1. `gunzip` it or `zcat` into the next command
2. `grep -v "##" All_20161122.vcf | cut -d $'\t' -f 3 > rsids.txt`
3. `cat` it into `pybel_tools` namespace builder

## Output

In [4]:
%%time
with open(os.path.expanduser('~/Downloads/rsids.txt')) as dbsnp_snps, open(dbsnp_out_path, 'w') as o:
    _ = next(dbsnp_snps)  # Throw out header
    
    write_namespace(
        "dbSNP Common SNPs", 
        "dbSNP", 
        "Gene and Gene Products", 
        'Charles Tapley Hoyt', 
        dbsnp_url, 
        dbsnp_snps,
        namespace_description="SNP List acquired from dbSNP",
        namespace_species='9606',
        author_copyright='WTF License',
        functions="G",
        author_contact="charles.hoyt@scai.fraunhofer.de",
        output=f
    )

# Data from ENSEMBL

In [2]:
ensembl_url = "http://www.ensembl.org/biomart/martview/8335b18c43ef6a646d303cdba04299ce?VIRTUALSCHEMANAME=default&ATTRIBUTES=hsapiens_snp.default.snp.refsnp_id|hsapiens_snp.default.snp.refsnp_source|hsapiens_snp.default.snp.chr_name|hsapiens_snp.default.snp.chrom_start|hsapiens_snp.default.snp.chrom_end&FILTERS=&VISIBLEPANEL=resultspanel"

In [5]:
ensembl_out_path = os.path.expanduser('~/Downloads/ensembl_snps.belns')
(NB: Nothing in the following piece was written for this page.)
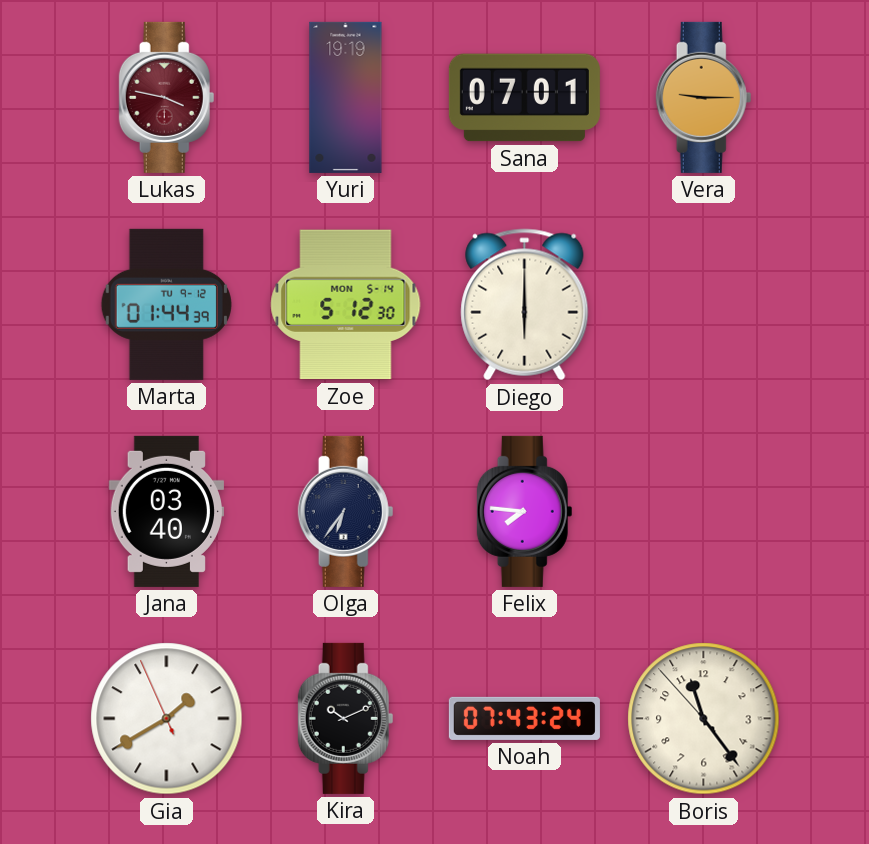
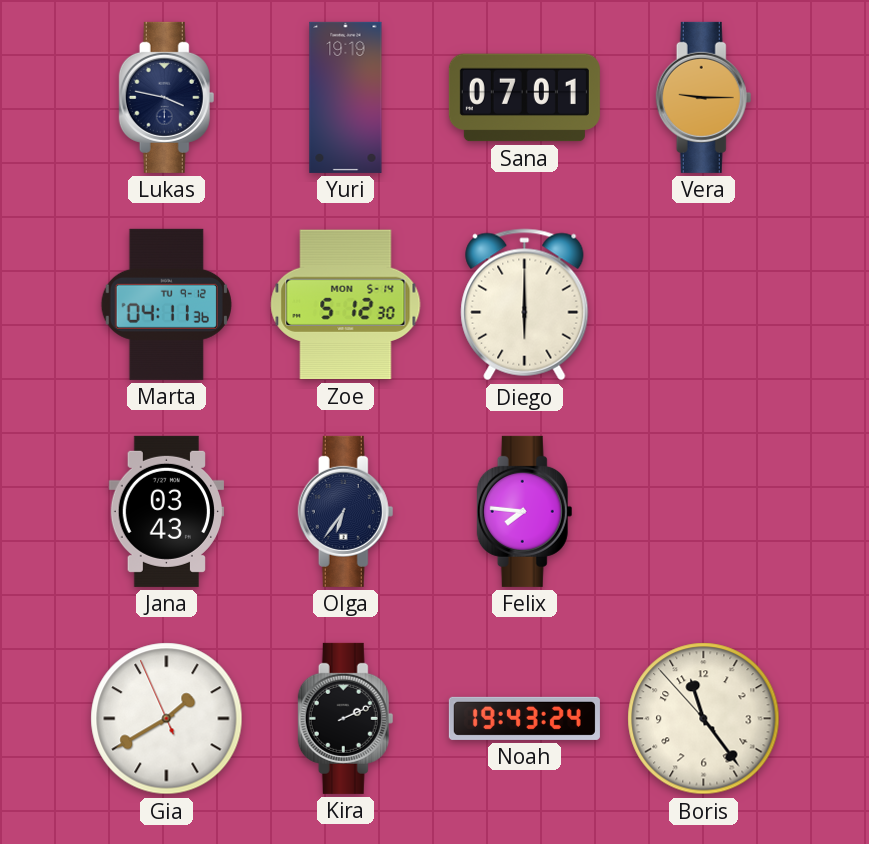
Lukas dial: burgundy -> navy
Marta: 01:44 -> 04:11
Jana: 03:40 -> 03:43
Kira: 10:11 -> 2:11
Noah: 07:43 -> 19:43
It's also possible to download the list of SNPs in ENSEMBL. Their data download service is also slow, and often crashes when trying to dump this database.

In [4]:
%%time
res = requests.get(url)
res.status_code

CPU times: user 15.7 ms, sys: 5.63 ms, total: 21.3 ms
Wall time: 210 ms


In [5]:
ensembl_snps = res.content.decode('utf-8').split('\n')

## Output

The `buildns` command in `pybel_tools` takes a list of items on stdin and the appropriate annotations as arguments to write a `*.belns` file conforming to the [specification](openbel-framework.readthedocs.io/en/latest/tutorials/building_custom_namespaces.html) from the OpenBEL Framework

In [6]:
%%time
with open(ensembl_out_path, 'w') as f:
    write_namespace(
        "Ensembl SNPS", 
        "EnsblSNP", 
        "Gene and Gene Products", 
        'Charles Tapley Hoyt', 
        ensembl_url, 
        ensembl_snps,
        namespace_description="SNP List acquired from Ensembl",
        namespace_species='9606',
        author_copyright='WTF License',
        functions="G",
        author_contact="charles.hoyt@scai.fraunhofer.de",
        file=f
    )

CPU times: user 1.45 ms, sys: 1.34 ms, total: 2.79 ms
Wall time: 2.97 ms


# Conclusions

There are multiple databases containing SNPs. Some are curated and others are not, and they all contain different annotations for different purposes. There are many other sources that also contain these data, such as the Affymetrix and Illumina sequence probe manifests.